Her own character development is revealed in several scenes that temper her considerable skills with an underlying vulnerability. The most prominent examples of this dynamic comes when Skandar witnesses one of her panic attacks. The first time Skandar sees one, Bobby is in the stables, “knees pulled up to her chest, struggling to drag air into her lungs” (163). Bobby fears that he will make fun of her for her panic attacks, but instead, he helps her; she respects him for helping her through the attack and showing her methods that are more effective than just waiting for the attack to pass. This new tool to regulate herself will allow Bobby’s personality to develop further as she begins examining other situations for ways to be strategic and proactive, rather than simply forcing her way through unthinkingly. This learned patience aids in the group’s final conflict against the Weaver: a situation in which waiting, observing, and finding different solutions works better than simply charging in without a plan.
Mitch Henderson is the son of the Silver Circle’s chairperson. His father raised him to hate spirit wielders based on an oversimplified belief that spirit wielders can only be evil; Mitch’s father bases this belief on his observations of the Weaver and the Executioner. Mitch himself must often face challenges alone, and that isolation teaches him not to open himself to other perspectives and other ways of thinking. Despite this character flaw, he serves as a reluctant sidekick to Skandar, helping the protagonist craft plans to further Skandar’s goals. Mitch also spends time exposing himself to new worldviews as Bobby and Flo work to help Skandar understand the extent of spirit element magic.

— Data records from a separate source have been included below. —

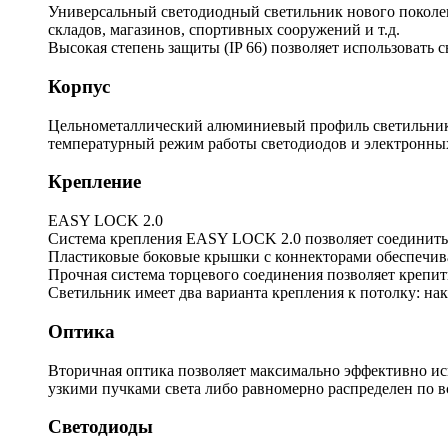
Универсальный светодиодный светильник нового поколени
складов, магазинов, спортивных сооружений и т.д.
Высокая степень защиты (IP 66) позволяет использовать 
Корпус
Цельнометаллический алюминиевый профиль светильника
температурный режим работы светодиодов и электронны
Крепление
EASY LOCK 2.0
Система крепления EASY LOCK 2.0 позволяет соединить 
Пластиковые боковые крышки с коннекторами обеспечива
Прочная система торцевого соединения позволяет крепить
Светильник имеет два варианта крепления к потолку: на
Оптика
Вторичная оптика позволяет максимально эффективно ис
узкими пучками света либо равномерно распределен по 
Светодиоды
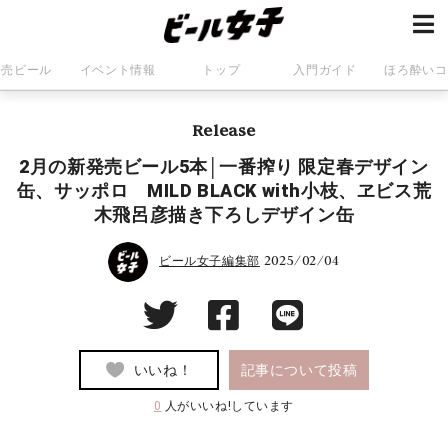
発売ビール
イベント情報
トップ
入門ガイド
ほろ酔いコ
Release
2月の新発売ビール5本│一番搾り 限定春デザイン
缶、サッポロ MILD BLACK with小枝、ヱビス荒
木飛呂彦描き下ろしデザイン缶
2025/02/04
ビール女子編集部
いいね！
記事について投稿
0
人がいいね!しています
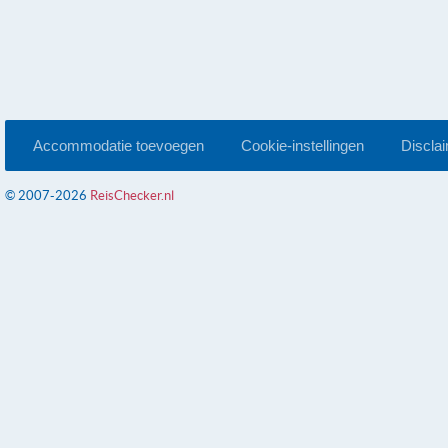
Accommodatie toevoegen
Cookie-instellingen
Discla
© 2007-2026
ReisChecker.nl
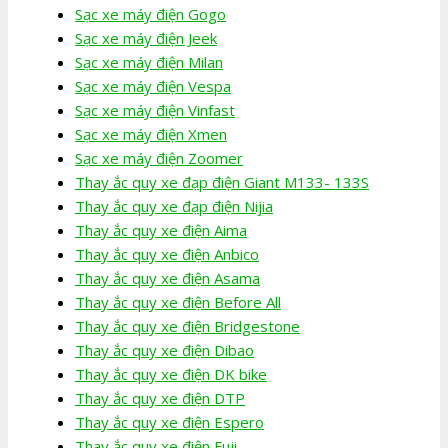
Sạc xe máy điện Gogo
Sạc xe máy điện Jeek
Sạc xe máy điện Milan
Sạc xe máy điện Vespa
Sạc xe máy điện Vinfast
Sạc xe máy điện Xmen
Sạc xe máy điện Zoomer
Thay ắc quy xe đạp điện Giant M133- 133S
Thay ắc quy xe đạp điện Nijia
Thay ắc quy xe điện Aima
Thay ắc quy xe điện Anbico
Thay ắc quy xe điện Asama
Thay ắc quy xe điện Before All
Thay ắc quy xe điện Bridgestone
Thay ắc quy xe điện Dibao
Thay ắc quy xe điện DK bike
Thay ắc quy xe điện DTP
Thay ắc quy xe điện Espero
Thay ắc quy xe điện Fuji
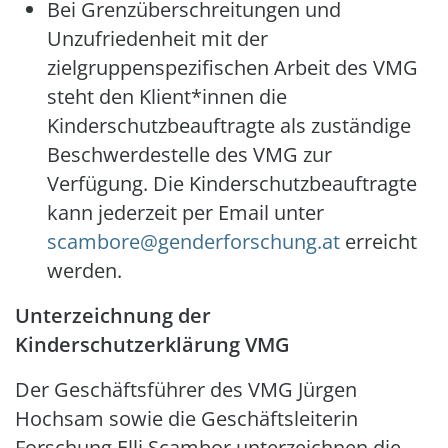
Bei Grenzüberschreitungen und
Unzufriedenheit mit der
zielgruppenspezifischen Arbeit des VMG
steht den Klient*innen die
Kinderschutzbeauftragte als zuständige
Beschwerdestelle des VMG zur
Verfügung. Die Kinderschutzbeauftragte
kann jederzeit per Email unter
scambore@genderforschung.at
erreicht
werden.
Unterzeichnung der
Kinderschutzerklärung VMG
Der Geschäftsführer des VMG Jürgen
Hochsam sowie die Geschäftsleiterin
Forschung Elli Scambor unterzeichnen die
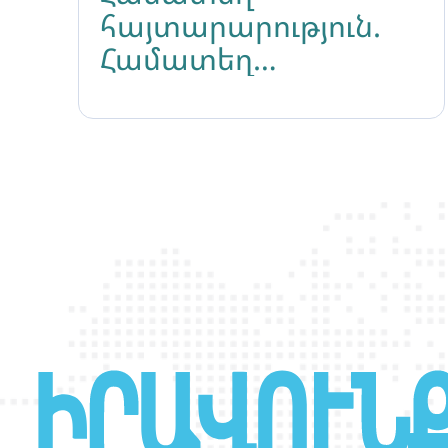
հայտարարություն.
Համատեղ
հայտարարություն
Տրանս անձանց
տեսանելիության
օրվա առթիվ 2026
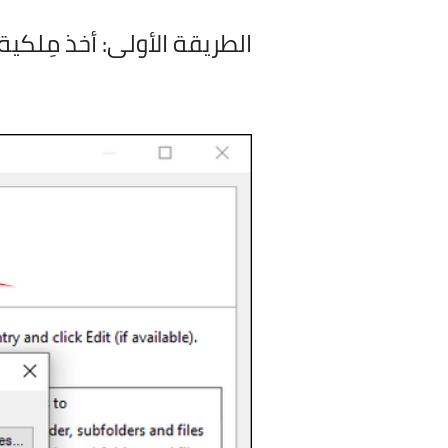
الطريقة الأولى:
أخذ مِلكية الم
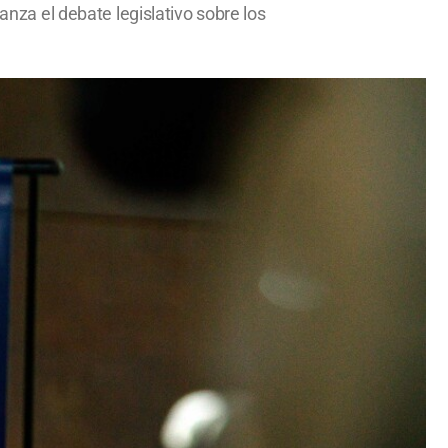
anza el debate legislativo sobre los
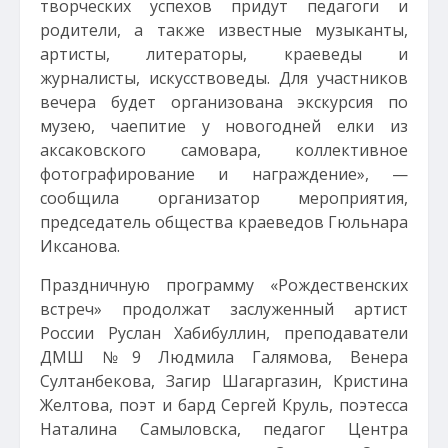
творческих успехов придут педагоги и
родители, а также известные музыканты,
артисты, литераторы, краеведы и
журналисты, искусствоведы. Для участников
вечера будет организована экскурсия по
музею, чаепитие у новогодней елки из
аксаковского самовара, коллективное
фотографирование и награждение», —
сообщила организатор мероприятия,
председатель общества краеведов Гюльнара
Иксанова.
Праздничную программу «Рождественских
встреч» продолжат заслуженный артист
России Руслан Хабибуллин, преподаватели
ДМШ №9 Людмила Галямова, Венера
Султанбекова, Загир Шагаргазин, Кристина
Желтова, поэт и бард Сергей Круль, поэтесса
Наталина Самыловска, педагог Центра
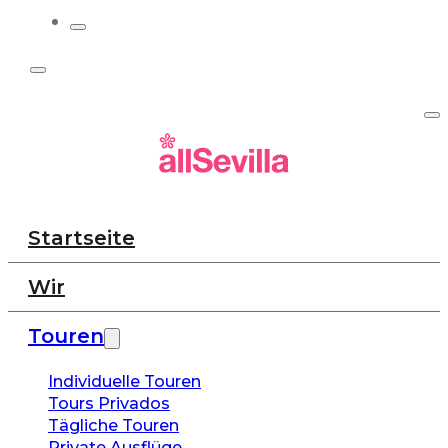
Startseite
Wir
Touren
Individuelle Touren
Tours Privados
Tägliche Touren
Private Ausflüge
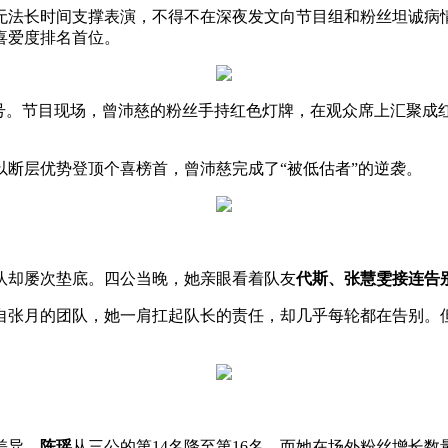
时间支撑表演，不得不在深夜发文向节目组和粉丝坦诚病情。但
喜爱度排名首位。
。节目现场，曾沛慈的粉丝手持红色灯牌，在观众席上汇聚成红
层优势登顶个喜榜首，曾沛慈完成了“被低估者”的逆袭。
却屡次垫底。四公当晚，她亲眼看着队友
代斯、张慧雯接连告
张月的团队，她一肩扛起队长的责任，却几乎每轮都在告别。但
差异。
陈瑶
从三公的第14名降至第16名，而她在场外粉丝增长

In many ways, Mitch serves as a foil character to Skandar. Whereas Skandar approaches life on the Island with an open mind and accepts the variable nature of spirit wielders, Mitch faces internal conflict about whether a spirit wielder can be anything other than evil and untrustworthy. His father never allowed him to have opinions of his own, and he now experiences an extremely limited worldview that Skandar must face head-on in order to overcome. Additionally, the two boys are polar opposites in that Skandar comes from the Mainland, where unicorns are distant and part of a dream, while Mitch lives on the Island and faces daily experiences that prove the wild, unreliable nature of unicorns and the dangers that they pose to people even when bonded to a rider. His biases close him off whereas Skandar’s new insights allow him to view the Island and unicorns differently.
Mitch’s most significant character development is his shift from hating Skandar (and indeed, all spirit wielders) to befriending Skandar and accepting that spirit wielders can be good or evil just like the riders who represent all the other elements. He opens himself up to Skandar’s attempts at friendship and becomes more receptive to the beneficial ways in which he sees spirit magic being used. This shift makes Mitch a dynamic, round character who learns from other characters and his environment, ultimately growing as a person throughout the novel. Though he resists these changes at first, he cannot help but open his mind when faced with other perspectives.
Flo was born on the Island and bonds with a rare silver unicorn. She is another supporting character to Skandar and opposes Mitchell—the other Islander in the group—by believing in Skandar and trusting that he can be a good person no matter what his affinity element is. However, Flo lacks the same confidence in herself and her own abilities. She is timid and afraid of the potential that having Silver Blade exposes her to; she does not believe that she’s capable of living up to the expectations that society places on silver unicorn riders. This dynamic creates an internal conflict that Flo grapples with from the moment she meets her unicorn to the end of the novel.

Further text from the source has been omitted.